Taxiing into Key West on an Airbus A319, I was struck by just how small and inconsequential the airport was. One would expect, considering the spike in tourism to south Florida, a sprawling complex with sophisticated terminals and baggage systems. Nope. But you know what? This place has small island-style charm and class that bigger cities will never have. Exiting the aircraft from rolling ramps out on the tarmac, I was immediately greeted by a sign WELCOME TO KEY WEST.
Behind the entrance sign was something amusing but especially meaningful to me—the southernmost buoy! Well kind of. It was a replica of the buoy that I was about to set off from but this one was surrounded by a life-size family of tourist figurines! I flashed a quick smile and made my way inside. There were only two baggage carousels in the whole airport, one of which was out of service so locating my backpack that had been wrapped in a blue travel-type bag was a breeze. Hailing a taxi to my hotel, I got my first glimpses—apart from the aerial views flying in—of the pristine aqua-marine colored ocean water. The cabbie was from the Bahamas and at one point was speaking (and shouting excitedly) his native language to an acquaintance on his smartphone. My plan was to arrive a day early before touching the buoy (southern terminus of the ECT) and heading out on this magnificent journey. By doing this, I could get some chores done, see the sites, and get some rest before the big day. I stayed at a house-turned-hotel called the Caribbean House near the heart of Key West in what is called the Little Bahamas.

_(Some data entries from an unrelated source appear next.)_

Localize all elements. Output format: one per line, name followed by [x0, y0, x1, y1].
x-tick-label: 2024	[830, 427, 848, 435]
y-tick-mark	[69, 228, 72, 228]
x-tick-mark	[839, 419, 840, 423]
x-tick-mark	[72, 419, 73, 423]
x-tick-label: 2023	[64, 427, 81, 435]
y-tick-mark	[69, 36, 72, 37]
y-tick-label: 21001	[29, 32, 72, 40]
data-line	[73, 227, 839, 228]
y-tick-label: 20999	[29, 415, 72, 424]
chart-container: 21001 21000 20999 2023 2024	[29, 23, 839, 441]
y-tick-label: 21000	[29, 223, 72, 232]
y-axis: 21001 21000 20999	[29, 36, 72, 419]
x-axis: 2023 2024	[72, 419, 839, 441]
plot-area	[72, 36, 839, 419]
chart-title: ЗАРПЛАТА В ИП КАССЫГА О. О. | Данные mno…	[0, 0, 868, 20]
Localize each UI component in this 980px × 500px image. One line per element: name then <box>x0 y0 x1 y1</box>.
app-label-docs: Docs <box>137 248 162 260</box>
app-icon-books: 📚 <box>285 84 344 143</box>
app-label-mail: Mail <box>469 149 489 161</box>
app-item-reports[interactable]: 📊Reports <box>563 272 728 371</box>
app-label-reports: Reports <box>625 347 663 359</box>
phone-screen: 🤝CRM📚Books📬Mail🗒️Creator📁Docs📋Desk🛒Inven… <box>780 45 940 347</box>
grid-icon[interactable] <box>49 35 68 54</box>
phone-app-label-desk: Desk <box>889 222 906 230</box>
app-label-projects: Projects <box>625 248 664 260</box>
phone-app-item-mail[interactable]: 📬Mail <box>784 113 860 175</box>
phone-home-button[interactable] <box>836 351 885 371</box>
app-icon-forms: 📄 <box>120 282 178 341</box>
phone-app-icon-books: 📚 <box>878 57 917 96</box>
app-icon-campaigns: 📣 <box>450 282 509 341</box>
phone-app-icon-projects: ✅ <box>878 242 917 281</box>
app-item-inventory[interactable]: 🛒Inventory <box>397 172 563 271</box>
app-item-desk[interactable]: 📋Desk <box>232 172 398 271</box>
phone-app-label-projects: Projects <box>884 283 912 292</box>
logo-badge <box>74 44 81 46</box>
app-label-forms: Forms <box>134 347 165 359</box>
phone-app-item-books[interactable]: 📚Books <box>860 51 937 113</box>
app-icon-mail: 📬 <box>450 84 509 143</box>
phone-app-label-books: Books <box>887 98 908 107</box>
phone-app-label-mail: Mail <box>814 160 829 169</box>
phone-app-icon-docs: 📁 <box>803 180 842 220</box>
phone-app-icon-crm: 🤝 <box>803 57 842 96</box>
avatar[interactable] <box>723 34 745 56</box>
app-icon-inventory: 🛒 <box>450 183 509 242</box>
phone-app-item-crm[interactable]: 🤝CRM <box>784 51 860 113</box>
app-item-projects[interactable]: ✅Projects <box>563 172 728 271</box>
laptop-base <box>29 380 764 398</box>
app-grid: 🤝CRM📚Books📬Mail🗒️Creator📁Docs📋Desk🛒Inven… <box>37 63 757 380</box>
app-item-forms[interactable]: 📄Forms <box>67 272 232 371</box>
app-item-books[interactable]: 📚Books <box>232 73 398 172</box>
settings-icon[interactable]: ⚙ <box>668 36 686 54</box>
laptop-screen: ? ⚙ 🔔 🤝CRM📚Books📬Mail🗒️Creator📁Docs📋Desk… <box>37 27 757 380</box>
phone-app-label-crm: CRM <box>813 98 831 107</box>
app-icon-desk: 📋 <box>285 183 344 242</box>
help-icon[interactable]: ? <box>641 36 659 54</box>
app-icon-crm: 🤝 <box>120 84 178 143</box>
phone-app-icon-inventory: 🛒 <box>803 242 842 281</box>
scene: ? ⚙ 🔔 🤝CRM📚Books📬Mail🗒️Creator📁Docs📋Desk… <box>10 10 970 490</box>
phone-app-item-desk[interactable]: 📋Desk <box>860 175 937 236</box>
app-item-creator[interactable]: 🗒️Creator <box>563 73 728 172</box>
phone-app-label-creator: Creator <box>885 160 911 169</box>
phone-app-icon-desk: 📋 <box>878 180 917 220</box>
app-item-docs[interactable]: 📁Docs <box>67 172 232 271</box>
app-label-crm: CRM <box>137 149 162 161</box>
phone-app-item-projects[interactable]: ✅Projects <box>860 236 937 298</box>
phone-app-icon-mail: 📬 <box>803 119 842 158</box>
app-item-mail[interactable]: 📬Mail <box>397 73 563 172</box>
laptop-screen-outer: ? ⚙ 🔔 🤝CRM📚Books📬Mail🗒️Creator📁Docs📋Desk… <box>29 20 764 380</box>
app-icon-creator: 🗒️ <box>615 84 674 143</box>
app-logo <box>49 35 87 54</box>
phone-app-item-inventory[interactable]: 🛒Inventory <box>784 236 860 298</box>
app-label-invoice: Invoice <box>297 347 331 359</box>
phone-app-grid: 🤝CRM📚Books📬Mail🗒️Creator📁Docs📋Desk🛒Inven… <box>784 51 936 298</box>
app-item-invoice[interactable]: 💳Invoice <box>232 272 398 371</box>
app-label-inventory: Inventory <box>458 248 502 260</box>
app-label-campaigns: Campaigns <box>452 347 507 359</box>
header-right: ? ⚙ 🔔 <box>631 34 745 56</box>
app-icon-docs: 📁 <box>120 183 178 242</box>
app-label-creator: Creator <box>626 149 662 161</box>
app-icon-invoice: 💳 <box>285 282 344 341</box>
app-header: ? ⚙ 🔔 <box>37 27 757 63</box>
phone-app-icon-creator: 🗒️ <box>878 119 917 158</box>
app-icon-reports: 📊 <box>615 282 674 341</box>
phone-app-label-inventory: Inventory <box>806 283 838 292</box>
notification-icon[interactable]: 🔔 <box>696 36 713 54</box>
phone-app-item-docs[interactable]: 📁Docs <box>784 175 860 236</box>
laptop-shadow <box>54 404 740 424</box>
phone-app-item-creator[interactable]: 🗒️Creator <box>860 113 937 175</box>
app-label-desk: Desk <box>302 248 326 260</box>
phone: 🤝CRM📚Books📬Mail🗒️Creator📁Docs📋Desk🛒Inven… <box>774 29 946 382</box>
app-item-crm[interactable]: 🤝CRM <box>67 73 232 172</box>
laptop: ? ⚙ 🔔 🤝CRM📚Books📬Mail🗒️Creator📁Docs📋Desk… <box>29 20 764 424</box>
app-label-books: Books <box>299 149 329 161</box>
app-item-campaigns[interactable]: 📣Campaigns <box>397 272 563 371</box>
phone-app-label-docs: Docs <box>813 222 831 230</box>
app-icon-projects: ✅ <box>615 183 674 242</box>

The next morning was prep day but was also to be spent taking in the unique offerings of Key West. After a continental-type breakfast and a conversation with a lovely couple from the UK—who coincidentally would later see me on my roadwalk—I moseyed over to the post office and picked up the Priority box I’d sent myself. Having now configured my Hyperlite backpack and loaded it with all the contents for the first leg, I was ready to explore the Conch Republic (a term expressing Key West as a “succession” or supposed micronation).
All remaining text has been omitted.